На этот раз я сразу нашел Владимира Ильича и Зиновьева. Мы установили единство по основным вопросам. Разногласия существовали по вопросу о лозунге самоопределения наций; что касается открытого провозглашения лозунга раскола, то и Ленин считал его вопросом тактическим, не решимым зависимо от силы оппозиции во всякой стране. Я поселился в Берне, где читал лекции по империализму в партийной школе, писал в бернском и цюрихском партийных органах, писал для бременского органа и для «Лучей Света» Борхарда и организовал нелегальную связь с Германией через жену, которая работала врачом в Моабитском госпитале в Берлине. Ежедневное общение с Лениным, обмен мнениями убедили меня окончательно, что большевики являются единственной революционной партией в России, и уже на апрельской международной конференции женщин в пятнадцатом году я помогал в борьбе против центристских настроений Клары Цеткин. Одновременно мы совместно действовали среди молодежи, издававшей «Интернационал Молодежи», совместно вели пропаганду в швейцарской социал-демократии. Когда по инициативе Троцкого, Балабановой и Роберта Гримма началась подготовка к созыву Циммервальдской конференции, то уже была установлена связь части немецкой левой, так называемых северо-германских левых радикалов, большевиков, шведских левых, части швейцарских левых с большевиками. Жена, приехавшая на несколько недель в Швейцарию, возвращаясь в Германию, взяла с собою приглашение на Циммервальдскую конференцию.

К Циммервальдской конференции мы подготовлялись очень тщательно. Я написал тезисы, которые подверглись тщательной критике со стороны Ленина; он настаивал на придании им агитационного характера, на большей сжатости. Принципиальных разногласий между нами при составлении тезисов не было. Когда конференция собралась, картина соотношений на ней была следующая. Правое крыло представляли немецкие центристы с Ледебуром во главе, центр представляли французы, итальянцы, Коларов от болгар, Раковский, Мартов, Троцкий, спартаковцы с Манером во главе, Лапинский от левого крыла ППС, на левом фланге находилась наша группа в составе Ленина, Зиновьева от большевиков, Берзина от латышей, меня от краевой польской с.-д., Борхарда от немецких левых, Нерман и Хеглунда от шведов и Фрица Платена от левых швейцарских с.-д. По поручению нашей группы я выступал докладчиком; отвечал Ледебур, которого позже громили Ленин и Зиновьев. Борьба шла по двум вопросам — об обязательности голосования против военных кредитов и о необходимости стремления выйти из пропагандистских кружков на улицу, о необходимости развертывания массовой классовой борьбы против последствий войны, с целью сделать эту борьбу по мере ее нарастания борьбою против войны. Для защиты нашей точки зрения мы послали в комиссию Ленина.
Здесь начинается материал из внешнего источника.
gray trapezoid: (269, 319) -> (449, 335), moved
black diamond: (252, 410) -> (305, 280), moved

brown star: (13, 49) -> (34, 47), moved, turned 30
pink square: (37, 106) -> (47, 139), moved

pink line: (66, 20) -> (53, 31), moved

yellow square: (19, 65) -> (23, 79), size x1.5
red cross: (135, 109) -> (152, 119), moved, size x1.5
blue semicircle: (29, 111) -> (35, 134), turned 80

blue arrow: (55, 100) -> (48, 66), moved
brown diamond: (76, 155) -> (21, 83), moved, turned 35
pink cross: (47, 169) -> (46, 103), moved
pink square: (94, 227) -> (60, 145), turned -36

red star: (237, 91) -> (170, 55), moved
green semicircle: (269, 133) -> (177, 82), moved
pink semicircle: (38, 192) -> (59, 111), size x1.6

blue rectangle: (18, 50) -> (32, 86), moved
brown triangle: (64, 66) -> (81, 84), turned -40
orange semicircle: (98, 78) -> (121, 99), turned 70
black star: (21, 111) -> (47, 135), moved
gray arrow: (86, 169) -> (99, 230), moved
Несмотря на неудовлетворительность резолюции, принятой комиссией, мы решили единогласно подписать воззвание, считая, что момент разрыва с центром придет только тогда, когда массовое рабочее движение примет более широкие размеры.
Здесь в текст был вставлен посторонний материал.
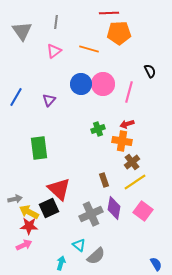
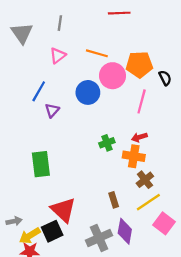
orange pentagon: (119, 33) -> (139, 64), moved
pink circle: (103, 84) -> (112, 76), moved
blue line: (16, 97) -> (39, 91), moved
pink square: (143, 211) -> (164, 223), moved
yellow arrow: (29, 212) -> (30, 236), turned -60

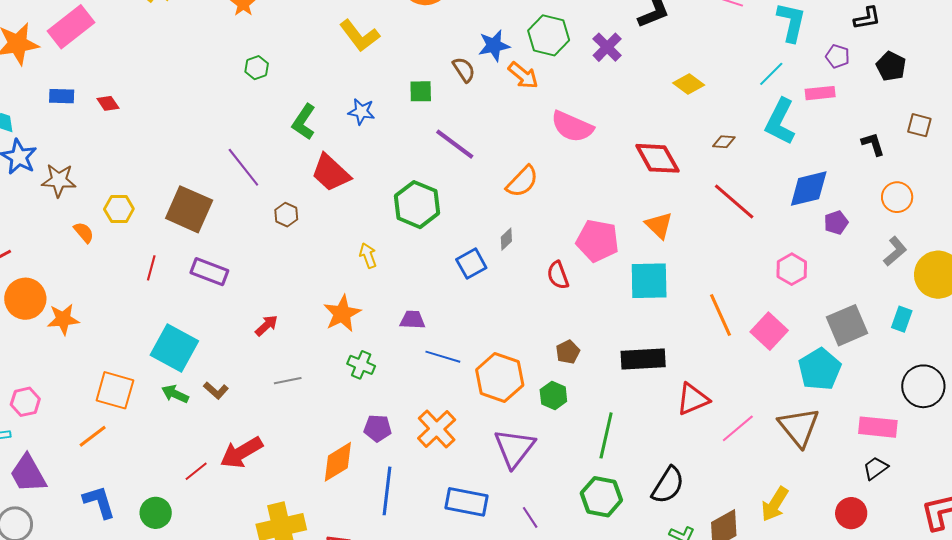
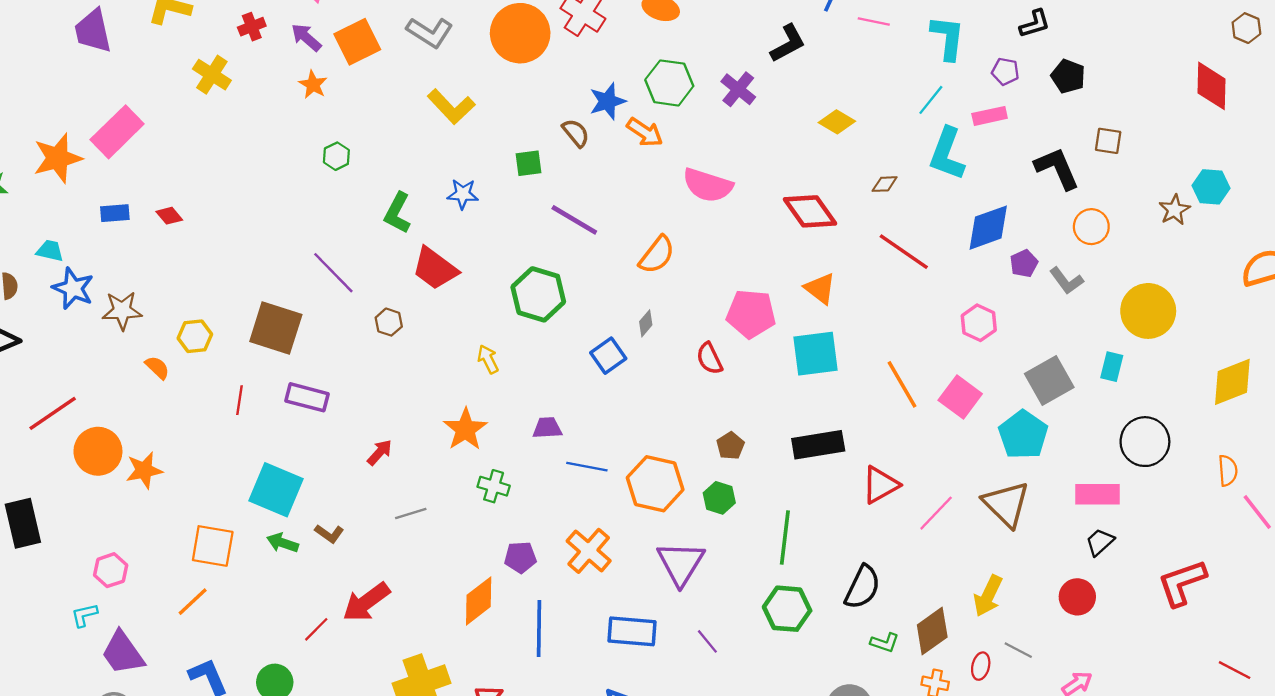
black L-shape: (873, 144) -> (1057, 168), size x1.6
gray L-shape: (895, 251) -> (1066, 281), moved, turned 100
После конференции мы имели собственную конференцию циммервальдской левой, из которой решили издать воззвание конференции и доклад о ней с острой критикой ее половинчатости, создать постоянную организацию циммервальдской левой, секретарем которой я был назначен. Боевой фонд этой организации составлен был таким образом, что Владимир Ильич внес от ЦК большевиков 20 франков, Борхард от немецких левых — 20 франков, а я из кармана Ганецкого от имени польских социал демократов —10 франков, будущий Коммунистический Интернационал располагал, таким образом, для завоевания мира пятьюдесятью франками, но для издания брошюрки о конференции на немецком языке понадобилось 96 франков. Сорок шесть пришлось одолжить у Шкловского, который, эксплуатируя труд Зиновьева и Сафарова, был фабрикантом каких-то минеральных солей. Недостающие 46 франков мы выручили от продажи брошюрки. Циммервальдская левая действовала в дальнейшем дружно, борясь против центристских элементов во всех странах. Ее секретариат рассылал по поводу всех изменений в положении и по поводу тактики, проводимой центристами, циркулярные письма, которые составлялись мною и после критического пересмотра Лениным и Зиновьевым переписывались мною собственноручно на гектографе. Роскоши пишущей машинки мы не могли себе еще позволить. За это время «Лучи Света» начали появляться еженедельно, и мы имели в них в Германии широко распространенный легальный орган.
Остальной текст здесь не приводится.